Avant que midi fût venu, les voyageurs avaient laissé derrière eux la ville éternelle assise sur ses sept collines, Naples, le Vésuve, l’Etna, toute l’Italie, et, franchissant comme une flèche la largeur de la Méditerranée, l’Epiornis arrivait en vue de la côte africaine.

Étrange sensation de planer ainsi dans l’infini, sans même sentir au-dessous de soi l’appui chancelant des vagues. Gérard ne pouvait s’arracher au spectacle unique qui lui était offert : autour de lui, l’immensité ; à ses pieds, la terre entière déroulant sa carte avec une rapidité vertigineuse. Il était le seul d’ailleurs, de l’équipage, à triompher ouvertement. Absorbé dans sa manœuvre, Henri guidait sa chimère ailée à travers l’espace, sans qu’un mot ou un geste vînt indiquer le cours de ses pensées : M. Wéber, perdu dans sa rêverie coutumière, n’était jamais présent que de corps dans une réunion quelconque ; quant à Le Guen, roulant philosophiquement sa chique d’une joue à l’autre, il accomplissait sa consigne sans en demander plus long, et si Gérard n’eût signalé par moments les contrées reconnues au passage, ni les uns ni les autres ne s’en fussent inquiétés.

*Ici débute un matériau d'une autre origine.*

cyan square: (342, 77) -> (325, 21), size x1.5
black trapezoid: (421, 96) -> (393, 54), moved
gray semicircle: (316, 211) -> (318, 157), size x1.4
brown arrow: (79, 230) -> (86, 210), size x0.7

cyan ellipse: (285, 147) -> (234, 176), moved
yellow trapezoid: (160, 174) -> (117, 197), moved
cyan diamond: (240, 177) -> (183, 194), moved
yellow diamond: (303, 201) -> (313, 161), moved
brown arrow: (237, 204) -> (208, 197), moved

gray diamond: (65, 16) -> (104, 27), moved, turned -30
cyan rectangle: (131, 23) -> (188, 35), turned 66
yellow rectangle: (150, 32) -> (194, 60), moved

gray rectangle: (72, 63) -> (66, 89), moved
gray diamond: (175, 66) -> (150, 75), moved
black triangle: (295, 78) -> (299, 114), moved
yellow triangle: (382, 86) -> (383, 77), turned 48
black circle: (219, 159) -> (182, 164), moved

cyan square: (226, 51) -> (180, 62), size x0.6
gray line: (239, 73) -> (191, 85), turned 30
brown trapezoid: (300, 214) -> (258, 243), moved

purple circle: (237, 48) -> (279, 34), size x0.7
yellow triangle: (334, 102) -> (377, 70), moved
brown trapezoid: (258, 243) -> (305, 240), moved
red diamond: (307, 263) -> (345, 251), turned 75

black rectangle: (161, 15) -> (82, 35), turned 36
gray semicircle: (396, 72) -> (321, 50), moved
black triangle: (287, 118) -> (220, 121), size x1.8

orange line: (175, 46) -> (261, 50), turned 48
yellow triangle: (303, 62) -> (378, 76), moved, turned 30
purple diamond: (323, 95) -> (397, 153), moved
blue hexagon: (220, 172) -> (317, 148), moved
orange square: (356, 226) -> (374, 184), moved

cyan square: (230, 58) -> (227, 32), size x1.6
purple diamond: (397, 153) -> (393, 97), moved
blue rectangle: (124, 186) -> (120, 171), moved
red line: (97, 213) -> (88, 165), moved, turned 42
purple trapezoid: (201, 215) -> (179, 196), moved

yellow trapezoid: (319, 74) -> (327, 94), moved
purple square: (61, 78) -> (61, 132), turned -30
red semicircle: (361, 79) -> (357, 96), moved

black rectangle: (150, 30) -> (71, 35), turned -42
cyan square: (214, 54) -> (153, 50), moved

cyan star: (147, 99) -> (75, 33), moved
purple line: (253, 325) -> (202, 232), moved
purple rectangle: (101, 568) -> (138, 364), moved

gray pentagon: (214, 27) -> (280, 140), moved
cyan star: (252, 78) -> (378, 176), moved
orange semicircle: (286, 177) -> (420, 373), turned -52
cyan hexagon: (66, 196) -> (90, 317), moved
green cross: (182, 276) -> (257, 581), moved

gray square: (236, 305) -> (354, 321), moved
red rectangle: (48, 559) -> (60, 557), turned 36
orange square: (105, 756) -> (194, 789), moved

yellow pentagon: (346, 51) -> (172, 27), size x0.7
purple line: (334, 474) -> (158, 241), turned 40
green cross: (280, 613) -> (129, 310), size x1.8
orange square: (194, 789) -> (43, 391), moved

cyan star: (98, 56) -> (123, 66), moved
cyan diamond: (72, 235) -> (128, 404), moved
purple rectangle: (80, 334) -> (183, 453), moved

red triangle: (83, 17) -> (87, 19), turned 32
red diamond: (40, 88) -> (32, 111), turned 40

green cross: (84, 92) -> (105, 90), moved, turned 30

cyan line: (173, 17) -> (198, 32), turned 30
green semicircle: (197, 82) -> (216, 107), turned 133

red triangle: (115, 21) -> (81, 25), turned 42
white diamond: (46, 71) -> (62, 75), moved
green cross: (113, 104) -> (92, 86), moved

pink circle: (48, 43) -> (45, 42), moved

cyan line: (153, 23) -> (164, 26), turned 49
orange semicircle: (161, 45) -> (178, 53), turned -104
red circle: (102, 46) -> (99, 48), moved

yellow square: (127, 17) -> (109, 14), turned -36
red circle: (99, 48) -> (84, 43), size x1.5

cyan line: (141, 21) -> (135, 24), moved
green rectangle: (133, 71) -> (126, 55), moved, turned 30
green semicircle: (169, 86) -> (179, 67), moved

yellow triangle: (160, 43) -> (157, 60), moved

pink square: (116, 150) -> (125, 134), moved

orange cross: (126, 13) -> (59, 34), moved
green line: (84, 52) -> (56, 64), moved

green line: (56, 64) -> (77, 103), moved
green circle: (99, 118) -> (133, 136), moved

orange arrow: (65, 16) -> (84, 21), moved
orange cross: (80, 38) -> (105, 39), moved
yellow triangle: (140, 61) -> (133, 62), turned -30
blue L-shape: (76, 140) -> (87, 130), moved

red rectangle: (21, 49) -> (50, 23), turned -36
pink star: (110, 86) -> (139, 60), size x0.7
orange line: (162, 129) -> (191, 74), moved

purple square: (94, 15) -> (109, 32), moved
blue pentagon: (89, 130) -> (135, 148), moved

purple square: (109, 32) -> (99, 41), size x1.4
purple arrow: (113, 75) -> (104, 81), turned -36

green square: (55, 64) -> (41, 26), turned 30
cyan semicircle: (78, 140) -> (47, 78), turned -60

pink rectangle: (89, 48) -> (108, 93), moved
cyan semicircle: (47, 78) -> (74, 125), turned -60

L’Épiornis a franchi les bouches du Nil ; il plane au-dessus de l’antique Égypte. Au clair de la lune, les grands sphinx, rêvant aux pieds des Pyramides, projettent sur le sable leur énigmatique silhouette. Le Nil, d’abord large comme une mer intérieure, se resserre, diminue jusqu’à n’être plus qu’un simple ruban bleu bordé de verdure qui, même à la lumière incertaine du soir, tranche sur le jaune aride des sables environnants. Sa course devient plus sinueuse, plus accidentée ; des roches sauvages, des rapides le coupent à chaque pas ; des affluents nombreux lui arrivent de toutes parts ; et si inextricablement entrelacé est leur réseau, que, même de leur observatoire favorable, nos aéronautes ne peuvent distinguer la source initiale ; le « Père des Rivières » sort du mystère des grands lacs en gardant le secret de son origine.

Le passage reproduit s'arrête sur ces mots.